ABOUT THIS EXERCISE:
Nothing below is to be printed except the lines between the line holding "Alle auswählen und schließen" and the line holding "Ziele er nun ansteuert.", inclusive, each exactly as it appears.

THE INPUT:

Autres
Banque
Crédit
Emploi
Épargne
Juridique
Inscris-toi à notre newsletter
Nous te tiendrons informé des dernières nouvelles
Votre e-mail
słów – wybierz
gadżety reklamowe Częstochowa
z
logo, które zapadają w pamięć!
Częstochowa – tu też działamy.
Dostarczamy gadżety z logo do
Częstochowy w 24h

...

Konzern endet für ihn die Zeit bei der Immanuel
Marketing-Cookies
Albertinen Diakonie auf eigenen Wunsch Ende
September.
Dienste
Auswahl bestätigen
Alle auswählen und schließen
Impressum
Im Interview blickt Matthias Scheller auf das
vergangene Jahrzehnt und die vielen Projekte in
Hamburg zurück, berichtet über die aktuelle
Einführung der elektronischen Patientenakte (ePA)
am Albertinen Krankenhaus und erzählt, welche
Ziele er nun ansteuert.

EXPECTED ANSWER:
Alle auswählen und schließen
Impressum
Im Interview blickt Matthias Scheller auf das
vergangene Jahrzehnt und die vielen Projekte in
Hamburg zurück, berichtet über die aktuelle
Einführung der elektronischen Patientenakte (ePA)
am Albertinen Krankenhaus und erzählt, welche
Ziele er nun ansteuert.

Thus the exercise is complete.